• **The problem**
Each line below that holds the string "Telefónica" counts once; report the total and nothing else.

- - - - -

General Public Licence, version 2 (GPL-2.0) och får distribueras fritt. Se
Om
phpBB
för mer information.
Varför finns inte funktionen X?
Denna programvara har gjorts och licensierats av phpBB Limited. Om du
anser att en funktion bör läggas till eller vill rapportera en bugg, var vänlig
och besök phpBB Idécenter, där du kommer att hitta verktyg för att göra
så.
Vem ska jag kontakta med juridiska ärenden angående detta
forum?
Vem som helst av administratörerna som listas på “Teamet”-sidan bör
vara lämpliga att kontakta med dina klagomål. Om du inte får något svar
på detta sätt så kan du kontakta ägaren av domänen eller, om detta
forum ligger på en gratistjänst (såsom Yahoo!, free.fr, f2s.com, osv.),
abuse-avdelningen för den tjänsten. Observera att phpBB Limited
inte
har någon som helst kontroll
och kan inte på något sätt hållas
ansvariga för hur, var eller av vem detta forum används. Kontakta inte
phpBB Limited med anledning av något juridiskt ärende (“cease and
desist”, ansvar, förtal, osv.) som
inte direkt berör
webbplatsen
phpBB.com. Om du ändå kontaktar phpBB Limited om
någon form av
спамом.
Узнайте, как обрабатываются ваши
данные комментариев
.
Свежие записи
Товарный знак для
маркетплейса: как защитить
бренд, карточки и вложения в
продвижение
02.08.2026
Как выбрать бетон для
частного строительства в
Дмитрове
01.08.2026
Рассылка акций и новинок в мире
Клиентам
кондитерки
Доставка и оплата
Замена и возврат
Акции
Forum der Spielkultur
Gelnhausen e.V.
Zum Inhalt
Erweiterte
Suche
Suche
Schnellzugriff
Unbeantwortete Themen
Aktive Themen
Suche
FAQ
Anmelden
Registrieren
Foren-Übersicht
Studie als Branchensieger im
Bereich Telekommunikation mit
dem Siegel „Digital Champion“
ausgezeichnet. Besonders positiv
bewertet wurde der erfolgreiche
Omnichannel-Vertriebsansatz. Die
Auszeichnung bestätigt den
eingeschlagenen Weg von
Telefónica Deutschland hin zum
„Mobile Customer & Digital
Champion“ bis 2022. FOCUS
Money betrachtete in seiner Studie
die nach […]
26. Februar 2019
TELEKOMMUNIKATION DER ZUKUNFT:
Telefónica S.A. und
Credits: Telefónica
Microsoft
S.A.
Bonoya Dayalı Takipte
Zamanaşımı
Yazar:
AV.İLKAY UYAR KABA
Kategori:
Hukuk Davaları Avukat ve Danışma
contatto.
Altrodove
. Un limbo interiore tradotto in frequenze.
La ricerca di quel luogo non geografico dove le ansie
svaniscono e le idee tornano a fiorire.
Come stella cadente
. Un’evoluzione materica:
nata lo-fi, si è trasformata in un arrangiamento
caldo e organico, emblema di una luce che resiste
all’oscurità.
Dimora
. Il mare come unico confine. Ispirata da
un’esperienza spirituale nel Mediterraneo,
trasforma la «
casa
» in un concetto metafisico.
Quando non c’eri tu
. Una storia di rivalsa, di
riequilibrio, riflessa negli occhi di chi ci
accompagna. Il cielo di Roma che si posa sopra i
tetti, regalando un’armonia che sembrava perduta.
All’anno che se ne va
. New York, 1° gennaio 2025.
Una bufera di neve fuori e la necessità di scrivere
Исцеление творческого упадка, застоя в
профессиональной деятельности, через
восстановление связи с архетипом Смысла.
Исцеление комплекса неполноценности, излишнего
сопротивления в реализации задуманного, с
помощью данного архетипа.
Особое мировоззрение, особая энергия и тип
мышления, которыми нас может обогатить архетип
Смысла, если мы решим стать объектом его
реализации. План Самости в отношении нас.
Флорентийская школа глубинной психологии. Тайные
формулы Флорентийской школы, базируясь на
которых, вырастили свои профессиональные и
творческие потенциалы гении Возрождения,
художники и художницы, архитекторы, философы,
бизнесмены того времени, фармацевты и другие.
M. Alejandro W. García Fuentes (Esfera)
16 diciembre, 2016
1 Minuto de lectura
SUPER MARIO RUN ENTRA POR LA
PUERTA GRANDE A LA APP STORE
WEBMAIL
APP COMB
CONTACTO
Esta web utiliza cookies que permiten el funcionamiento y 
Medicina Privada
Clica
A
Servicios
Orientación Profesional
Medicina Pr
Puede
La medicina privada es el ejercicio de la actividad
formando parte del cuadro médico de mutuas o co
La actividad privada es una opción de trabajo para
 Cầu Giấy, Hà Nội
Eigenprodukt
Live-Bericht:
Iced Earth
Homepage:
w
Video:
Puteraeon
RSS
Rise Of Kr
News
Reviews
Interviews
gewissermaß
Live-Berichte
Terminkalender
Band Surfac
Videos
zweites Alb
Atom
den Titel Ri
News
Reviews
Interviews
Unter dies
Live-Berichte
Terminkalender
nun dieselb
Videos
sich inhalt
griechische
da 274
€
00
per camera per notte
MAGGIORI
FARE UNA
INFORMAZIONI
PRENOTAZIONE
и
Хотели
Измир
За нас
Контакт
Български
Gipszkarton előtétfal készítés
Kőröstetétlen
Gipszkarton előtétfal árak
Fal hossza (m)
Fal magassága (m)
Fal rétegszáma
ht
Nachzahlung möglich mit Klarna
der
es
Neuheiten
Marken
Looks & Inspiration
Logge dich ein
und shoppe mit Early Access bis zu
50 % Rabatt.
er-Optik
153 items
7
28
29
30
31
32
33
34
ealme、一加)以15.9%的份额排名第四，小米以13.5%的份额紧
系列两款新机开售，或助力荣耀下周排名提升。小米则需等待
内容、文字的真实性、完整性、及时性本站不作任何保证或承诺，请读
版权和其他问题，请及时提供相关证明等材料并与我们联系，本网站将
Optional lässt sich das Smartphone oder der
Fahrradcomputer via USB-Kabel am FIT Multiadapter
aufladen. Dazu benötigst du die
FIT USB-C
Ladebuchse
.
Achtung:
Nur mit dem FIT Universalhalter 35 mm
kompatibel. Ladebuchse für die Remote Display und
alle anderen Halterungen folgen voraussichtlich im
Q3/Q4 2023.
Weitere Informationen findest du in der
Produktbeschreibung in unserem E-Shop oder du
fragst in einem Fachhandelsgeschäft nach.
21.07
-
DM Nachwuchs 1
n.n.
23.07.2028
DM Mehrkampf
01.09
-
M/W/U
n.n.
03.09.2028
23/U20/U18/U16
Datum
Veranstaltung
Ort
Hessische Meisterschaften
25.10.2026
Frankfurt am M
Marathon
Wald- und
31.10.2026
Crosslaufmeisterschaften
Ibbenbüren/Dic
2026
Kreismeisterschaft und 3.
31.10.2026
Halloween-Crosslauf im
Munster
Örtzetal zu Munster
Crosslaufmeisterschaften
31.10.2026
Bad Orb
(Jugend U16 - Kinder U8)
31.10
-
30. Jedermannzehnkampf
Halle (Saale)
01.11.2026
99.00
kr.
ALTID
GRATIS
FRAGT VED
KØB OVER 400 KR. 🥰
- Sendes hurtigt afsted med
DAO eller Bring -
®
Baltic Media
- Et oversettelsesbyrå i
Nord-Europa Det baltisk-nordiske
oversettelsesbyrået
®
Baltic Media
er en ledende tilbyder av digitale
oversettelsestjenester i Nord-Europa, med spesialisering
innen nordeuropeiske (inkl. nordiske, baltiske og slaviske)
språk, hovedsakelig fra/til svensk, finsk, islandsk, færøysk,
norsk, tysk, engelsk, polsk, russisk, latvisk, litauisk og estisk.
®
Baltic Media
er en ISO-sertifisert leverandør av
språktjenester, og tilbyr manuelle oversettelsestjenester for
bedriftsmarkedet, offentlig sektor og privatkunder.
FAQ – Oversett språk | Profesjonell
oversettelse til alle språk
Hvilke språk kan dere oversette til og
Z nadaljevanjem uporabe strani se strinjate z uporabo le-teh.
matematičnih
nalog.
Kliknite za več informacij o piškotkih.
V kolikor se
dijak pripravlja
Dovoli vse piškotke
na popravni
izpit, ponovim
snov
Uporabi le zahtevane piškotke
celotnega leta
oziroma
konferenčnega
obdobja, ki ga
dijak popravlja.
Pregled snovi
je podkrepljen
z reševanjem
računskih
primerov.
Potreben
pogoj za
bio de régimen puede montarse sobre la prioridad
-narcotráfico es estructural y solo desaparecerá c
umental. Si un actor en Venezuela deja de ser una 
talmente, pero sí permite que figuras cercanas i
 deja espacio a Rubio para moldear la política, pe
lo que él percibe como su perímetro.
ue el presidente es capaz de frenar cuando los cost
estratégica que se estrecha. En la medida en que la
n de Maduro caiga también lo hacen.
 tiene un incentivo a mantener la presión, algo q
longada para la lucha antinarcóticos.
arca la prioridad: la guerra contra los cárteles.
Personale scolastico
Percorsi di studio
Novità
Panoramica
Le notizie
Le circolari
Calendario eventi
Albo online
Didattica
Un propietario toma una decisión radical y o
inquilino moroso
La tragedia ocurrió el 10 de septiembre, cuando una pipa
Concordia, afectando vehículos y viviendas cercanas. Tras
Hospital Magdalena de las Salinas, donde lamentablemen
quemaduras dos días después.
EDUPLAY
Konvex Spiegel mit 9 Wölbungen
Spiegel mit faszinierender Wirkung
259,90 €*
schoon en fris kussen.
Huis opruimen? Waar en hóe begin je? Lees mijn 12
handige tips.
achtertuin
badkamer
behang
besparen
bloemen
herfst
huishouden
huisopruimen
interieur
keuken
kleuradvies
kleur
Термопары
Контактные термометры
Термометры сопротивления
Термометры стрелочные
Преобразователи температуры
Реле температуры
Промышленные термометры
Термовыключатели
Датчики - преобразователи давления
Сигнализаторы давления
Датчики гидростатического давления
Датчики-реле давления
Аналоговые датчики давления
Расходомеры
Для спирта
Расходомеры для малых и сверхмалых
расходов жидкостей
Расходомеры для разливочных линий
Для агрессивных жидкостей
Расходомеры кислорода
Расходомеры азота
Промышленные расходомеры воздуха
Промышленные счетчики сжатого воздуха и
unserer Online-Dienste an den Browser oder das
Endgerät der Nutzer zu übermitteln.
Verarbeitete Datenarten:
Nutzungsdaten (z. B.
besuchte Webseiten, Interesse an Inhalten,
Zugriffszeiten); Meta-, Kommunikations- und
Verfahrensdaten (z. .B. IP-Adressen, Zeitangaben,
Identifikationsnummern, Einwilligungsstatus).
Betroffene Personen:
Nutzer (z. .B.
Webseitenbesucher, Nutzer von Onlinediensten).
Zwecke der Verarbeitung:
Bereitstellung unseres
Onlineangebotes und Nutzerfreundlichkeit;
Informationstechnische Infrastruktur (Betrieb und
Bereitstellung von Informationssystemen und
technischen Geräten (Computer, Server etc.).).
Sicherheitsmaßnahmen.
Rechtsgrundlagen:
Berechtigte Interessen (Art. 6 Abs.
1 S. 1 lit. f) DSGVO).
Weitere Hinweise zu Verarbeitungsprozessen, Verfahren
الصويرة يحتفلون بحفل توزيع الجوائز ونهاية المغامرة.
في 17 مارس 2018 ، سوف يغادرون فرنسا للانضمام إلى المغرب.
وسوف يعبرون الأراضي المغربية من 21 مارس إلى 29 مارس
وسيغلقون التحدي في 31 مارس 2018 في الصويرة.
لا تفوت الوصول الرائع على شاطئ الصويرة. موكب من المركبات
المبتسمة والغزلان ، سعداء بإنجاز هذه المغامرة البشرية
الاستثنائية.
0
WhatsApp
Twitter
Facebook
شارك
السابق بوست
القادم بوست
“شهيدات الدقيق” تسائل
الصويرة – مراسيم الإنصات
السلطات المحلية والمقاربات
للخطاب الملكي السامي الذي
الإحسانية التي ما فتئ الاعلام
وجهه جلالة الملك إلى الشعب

- - - - -

• **Answer for this exercise**
3